Shortly after Lively, 37, filed a lawsuit accusing her *It Ends With Us* co-star and director of sexual harassment, Baldoni’s attorney, Bryan Freedman, responded publicly.
In her lawsuit, Lively accused Baldoni of orchestrating a campaign to harm her reputation. She presented text messages between Baldoni and his team as evidence to support her claims.
Freedman countered that the text messages had been taken out of "critical context."
He also argued that the texts were “leaked,” challenging the claim that Lively obtained them through a subpoena.
Regarding Baldoni’s crisis management team, The Agency Group PR, which was hired during the *It Ends With Us* press tour controversy, Freedman defended their hypothetical “scenario planning” efforts to counter Lively’s allegations.
Freedman shifted the blame, suggesting that Lively’s own actions contributed to the damage to her reputation.
He said in a statement to *Us Weekly*: "TAG PR operated as any other crisis management firm would when hired by a client experiencing threats by two extremely powerful people with unlimited resources.

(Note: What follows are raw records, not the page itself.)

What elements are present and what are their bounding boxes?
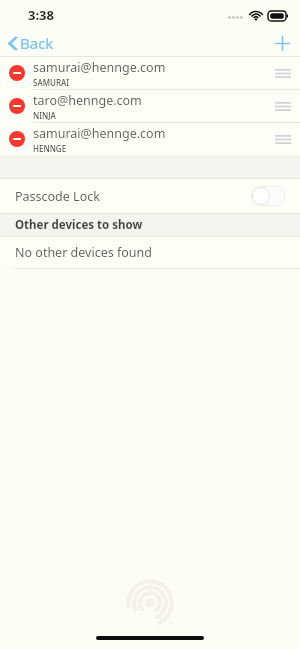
button[interactable]: Remove NINJA bbox=[0, 90, 33, 122]
button[interactable]: Remove NINJA bbox=[0, 90, 300, 122]
button[interactable]: Reorder NINJA bbox=[266, 90, 300, 122]
button[interactable]: Remove HENNGE bbox=[0, 123, 33, 155]
button[interactable]: No other devices found bbox=[0, 237, 300, 268]
staticText: Other devices to show bbox=[15, 217, 143, 233]
button[interactable]: Reorder SAMURAI bbox=[266, 57, 300, 89]
button[interactable]: Remove SAMURAI bbox=[0, 57, 300, 89]
staticText: SAMURAI bbox=[33, 77, 70, 88]
button[interactable]: Back bbox=[0, 30, 64, 56]
button[interactable]: Remove SAMURAI bbox=[0, 57, 33, 89]
staticText: Passcode Lock bbox=[15, 188, 251, 205]
button[interactable]: Passcode Lock toggle, off bbox=[251, 186, 285, 206]
staticText: samurai@hennge.com bbox=[33, 59, 166, 76]
button[interactable]: Remove HENNGE bbox=[0, 123, 300, 155]
staticText: taro@hennge.com bbox=[33, 92, 142, 109]
staticText: HENNGE bbox=[33, 143, 67, 154]
staticText: NINJA bbox=[33, 110, 56, 121]
button[interactable]: Reorder HENNGE bbox=[266, 123, 300, 155]
staticText: No other devices found bbox=[15, 244, 152, 261]
staticText: 3:38 bbox=[28, 6, 54, 24]
staticText: Back bbox=[20, 33, 54, 53]
button[interactable]: Passcode Lock bbox=[0, 179, 300, 213]
staticText: samurai@hennge.com bbox=[33, 125, 166, 142]
button[interactable]: Add device bbox=[264, 30, 300, 56]
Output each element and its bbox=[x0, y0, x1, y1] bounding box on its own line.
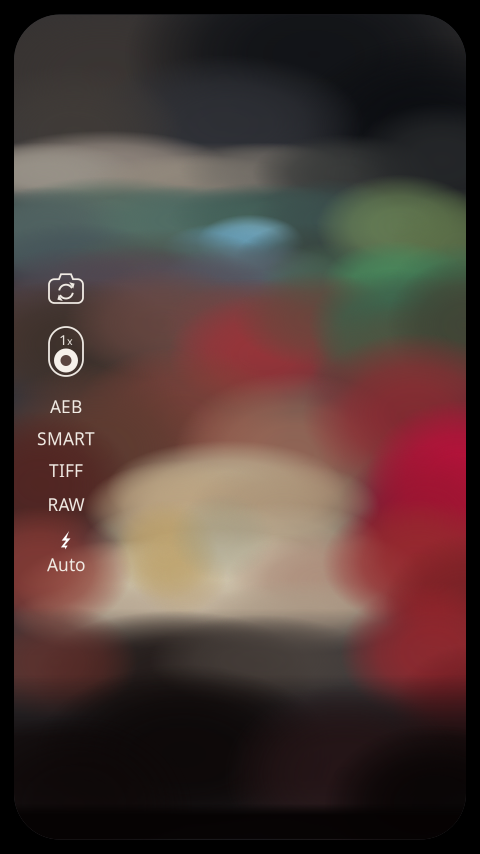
button[interactable]: Switch camera bbox=[38, 268, 94, 310]
button[interactable]: TIFF bbox=[26, 454, 106, 486]
button[interactable]: SMART bbox=[26, 422, 106, 454]
staticText: 1 bbox=[59, 330, 67, 349]
button[interactable]: 1x lens bbox=[38, 322, 94, 380]
staticText: RAW bbox=[48, 493, 84, 516]
staticText: SMART bbox=[37, 427, 95, 450]
staticText: AEB bbox=[50, 395, 82, 418]
button[interactable]: RAW bbox=[26, 488, 106, 520]
staticText: TIFF bbox=[49, 459, 83, 482]
button[interactable]: AEB bbox=[26, 390, 106, 422]
staticText: x bbox=[67, 334, 73, 348]
button[interactable]: Flash auto bbox=[26, 532, 106, 576]
staticText: Auto bbox=[47, 553, 85, 576]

"The standard scenario planning TAG PR drafted proved unnecessary as audiences found Lively's own actions, interviews and marketing during the promotional tour distasteful, and responded organically to that which the media themselves picked up on," he continued.
"It's ironic that the *New York Times*, through their effort to 'uncover' an insidious PR effort, played directly into the hands of Lively's own dubious PR tactics by publishing leaked personal text exchanges that lack critical context — the very same tactics she's accusing the firm of implementing," Freedman concluded.
Lively’s lawsuit, filed on Friday, December 20, came one day before *The New York Times* published related court documents.
The lawsuit included exhibits with “thousands of pages of text messages and emails” that Lively claimed to have obtained through a subpoena.
In response to Freedman’s statement and his assertion that the texts were “leaked,” Lively’s legal team clarified that the messages in her lawsuit were lawfully acquired through a subpoena.
"The subpoena disclosed and referenced in the Complaint was served on Jonesworks LLC," the statement read.